Positive Semi-Definiteness of Generalized Anti-Circulant Tensors

TL;DR

This paper extends anti-circulant tensors to generalized versions with a circulant index, providing conditions for positive semi-definiteness and showing they are SOS tensors in certain cases, thus excluding PNS tensors.

Contribution

It introduces generalized anti-circulant tensors with a circulant index and characterizes their positive semi-definiteness and SOS properties in specific cases.

Findings

Necessary and sufficient conditions for positive semi-definiteness.

Generalized anti-circulant tensors are SOS tensors in studied cases.

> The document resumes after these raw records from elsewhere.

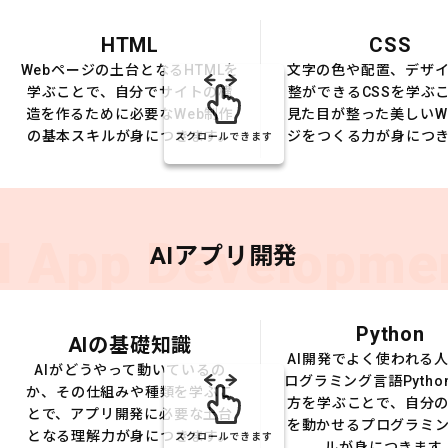
HTML
CSS
Webページの土台となるHTMLを
文字の色や配置、デザ
学ぶことで、自分でサイトの構
整ができるCSSを学ぶ
造を作るために必要なWeb制作
見た目が整った美しいW
の基本スキルが身につきます。
ジをつくる力が身につ
スクロールできます
I App Developme
AIアプリ開発
Python
AIの基礎知識
AI開発でよく使われる
AIがどうやって動いているの
ログラミング言語Pytho
か、その仕組みや種類を学ぶこ
方を学ぶことで、自分の
とで、アプリ開発に必要な土台
を動かせるプログラミ
となる理解力が身につきます。
スクロールできます
ルが身につきます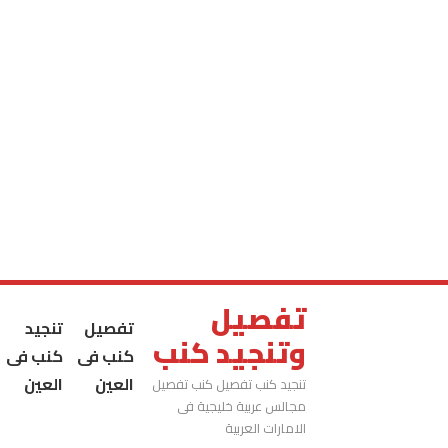
تفصيل
تفصيل
تنجيد
وتنجيد كنب
كنب فى
كنب فى
العين
العين
تنجيد كنب تفصيل كنب تفصيل
مجالس عربية خليجية فى
الامارات العربية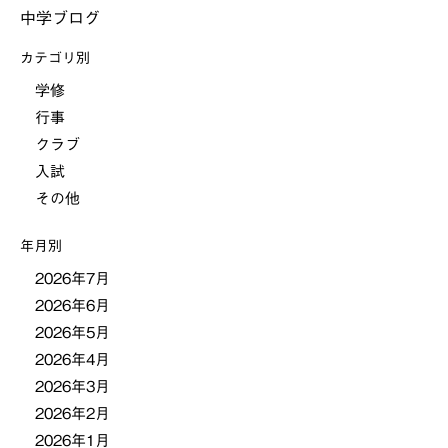
中学ブログ
ナ
カテゴリ別
ビ
学修
行事
ゲ
クラブ
ー
入試
その他
シ
年月別
ョ
2026年7月
2026年6月
ン
2026年5月
2026年4月
2026年3月
2026年2月
2026年1月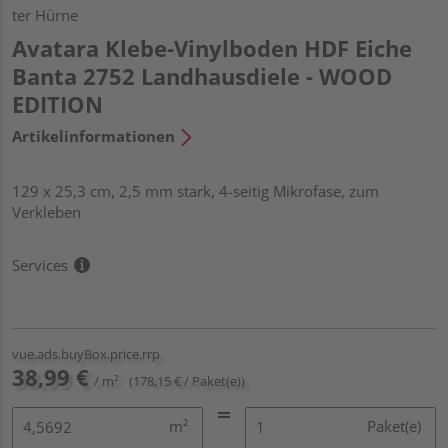
ter Hürne
Avatara Klebe-Vinylboden HDF Eiche
Banta 2752 Landhausdiele - WOOD
EDITION
Artikelinformationen
129 x 25,3 cm, 2,5 mm stark, 4-seitig Mikrofase, zum
Verkleben
Services
vue.ads.buyBox.price.rrp
38,99 €
/ m²
(178,15 € / Paket(e))
m²
Paket(e)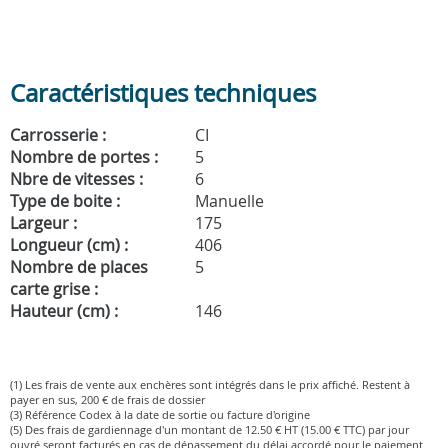
Caractéristiques techniques
Carrosserie :
CI
Nombre de portes :
5
Nbre de vitesses :
6
Type de boite :
Manuelle
Largeur :
175
Longueur (cm) :
406
Nombre de places
5
carte grise :
Hauteur (cm) :
146
(1) Les frais de vente aux enchères sont intégrés dans le prix affiché. Restent à
payer en sus, 200 € de frais de dossier
(3) Référence Codex à la date de sortie ou facture d'origine
(5) Des frais de gardiennage d'un montant de 12.50 € HT (15.00 € TTC) par jour
ouvré seront facturés en cas de dépassement du délai accordé pour le paiement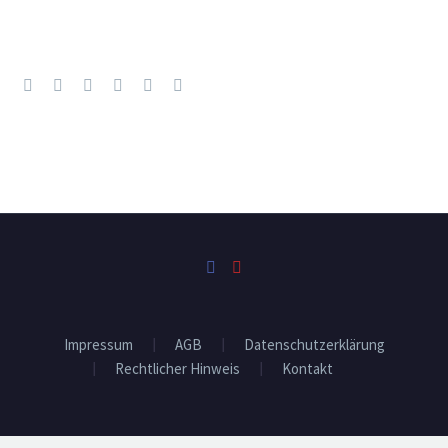
Impressum
AGB
Datenschutzerklärung
Rechtlicher Hinweis
Kontakt
2023 © Copyrights Lebe dein wahres Potential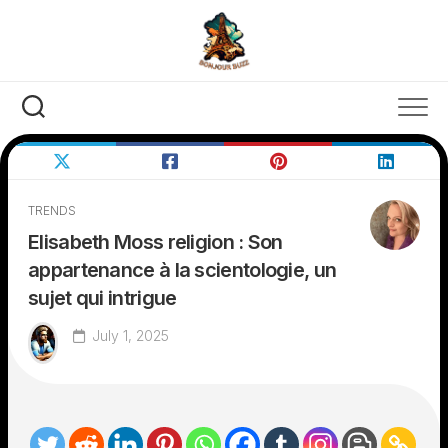
Skip
to
content
TRENDS
Elisabeth Moss religion : Son
appartenance à la scientologie, un
sujet qui intrigue
July 1, 2025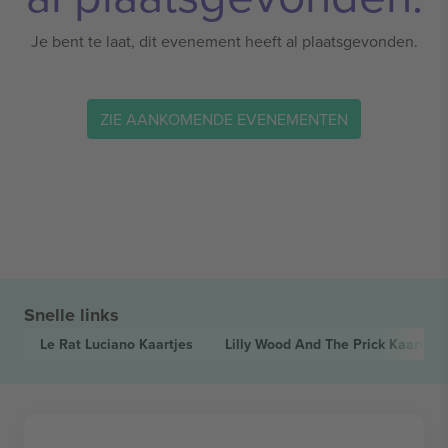
Je bent te laat, dit evenement heeft al plaatsgevonden.
ZIE AANKOMENDE EVENEMENTEN
Snelle links
Le Rat Luciano
Kaartjes
Lilly Wood And The Prick
Kaartjes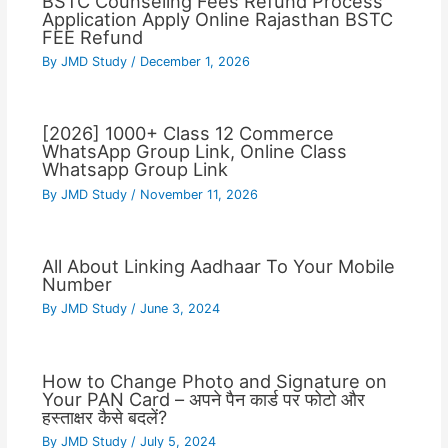
BSTC Counseling Fees Refund Process
Application Apply Online Rajasthan BSTC
FEE Refund
By
JMD Study
/
December 1, 2026
[2026] 1000+ Class 12 Commerce
WhatsApp Group Link, Online Class
Whatsapp Group Link
By
JMD Study
/
November 11, 2026
All About Linking Aadhaar To Your Mobile
Number
By
JMD Study
/
June 3, 2024
How to Change Photo and Signature on
Your PAN Card – अपने पैन कार्ड पर फोटो और
हस्ताक्षर कैसे बदलें?
By
JMD Study
/
July 5, 2024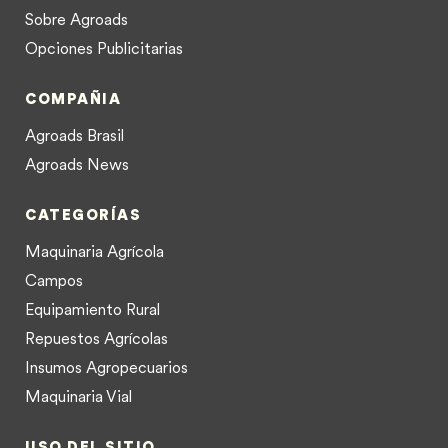
Sobre Agroads
Opciones Publicitarias
COMPAÑIA
Agroads Brasil
Agroads News
CATEGORÍAS
Maquinaria Agrícola
Campos
Equipamiento Rural
Repuestos Agrícolas
Insumos Agropecuarios
Maquinaria Vial
USO DEL SITIO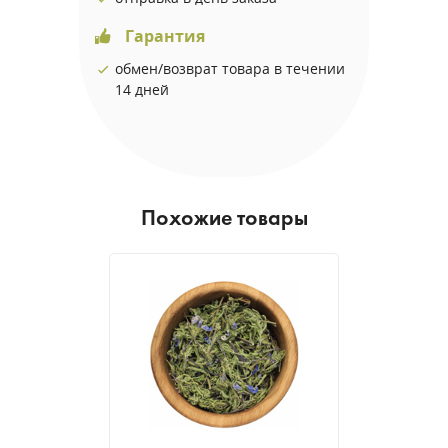
Гарантия
обмен/возврат товара в течении
14 дней
Похожие товары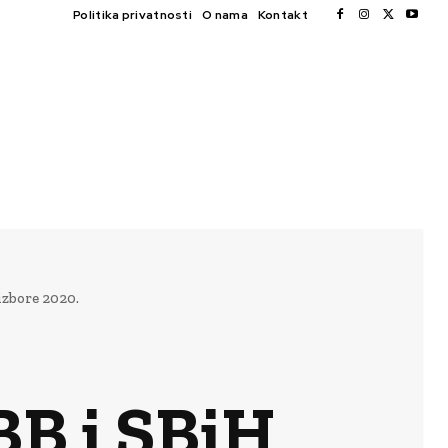
Politika privatnosti
O nama
Kontakt
izbore 2020.
BB i SBiH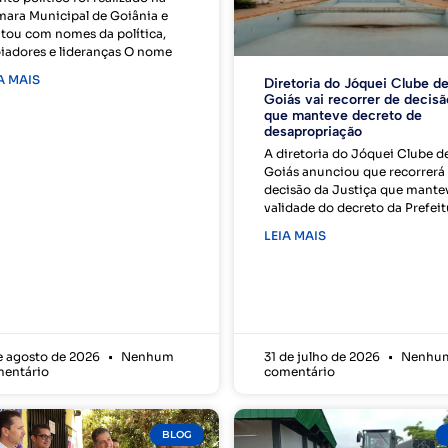
ara Municipal de Goiânia e
tou com nomes da política,
iadores e lideranças O nome
A MAIS
Diretoria do Jóquei Clube d
Goiás vai recorrer de decisã
que manteve decreto de
desapropriação
A diretoria do Jóquei Clube d
Goiás anunciou que recorrerá
decisão da Justiça que mante
validade do decreto da Prefeit
LEIA MAIS
e agosto de 2026
Nenhum
31 de julho de 2026
Nenhu
entário
comentário
BLOG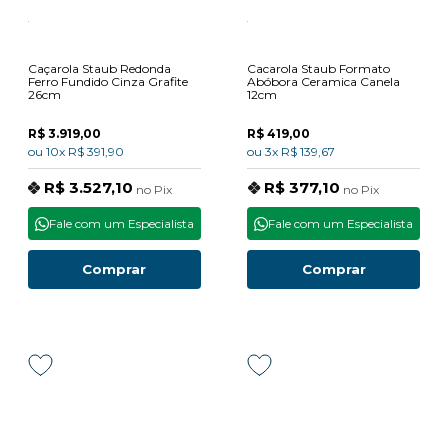
Caçarola Staub Redonda
Cacarola Staub Formato
Ferro Fundido Cinza Grafite
Abóbora Ceramica Canela
26cm
12cm
R$ 3.919,00
R$ 419,00
ou
10x
R$ 391,90
ou
3x
R$ 139,67
R$ 3.527,10
R$ 377,10
no
Pix
no
Pix
Fale com um Especialista
Fale com um Especialista
Comprar
Comprar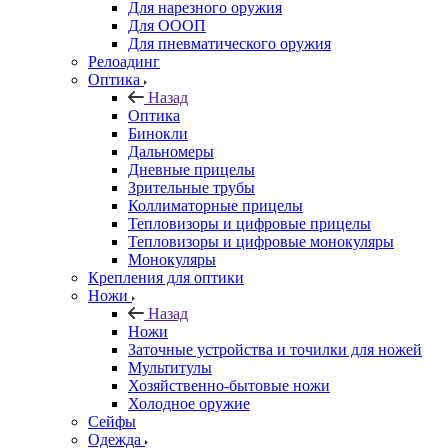
Для нарезного оружия
Для ОООП
Для пневматического оружия
Релоадинг
Оптика
Назад
Оптика
Бинокли
Дальномеры
Дневные прицелы
Зрительные трубы
Коллиматорные прицелы
Тепловизоры и цифровые прицелы
Тепловизоры и цифровые монокуляры
Монокуляры
Крепления для оптики
Ножи
Назад
Ножи
Заточные устройства и точилки для ножей
Мультитулы
Хозяйственно-бытовые ножи
Холодное оружие
Сейфы
Одежда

No PNS Hankel tensors exist in these cases.

Abstract

Anti-circulant tensors have applications in exponential data fitting. They are special Hankel tensors. In this paper, we extend the definition of anti-circulant tensors to generalized anti-circulant tensors by introducing a circulant index $r$ such that the entries of the generating vector of a Hankel tensor are circulant with module $r$. In the special case when $r =n$, where $n$ is the dimension of the Hankel tensor, the generalized anticirculant tensor reduces to the anti-circulant tensor. Hence, generalized anti-circulant tensors are still special Hankel tensors. For the cases that $GCD(m, r) =1$, $GCD(m, r) = 2$ and some other cases, including the matrix case that $m=2$, we give necessary and sufficient conditions for positive semi-definiteness of even order generalized anti-circulant tensors, and show that in these cases, they are SOS tensors. This shows that, in these cases, there are no PNS (positive semidefinite tensors which are not sum of squares) Hankel tensors.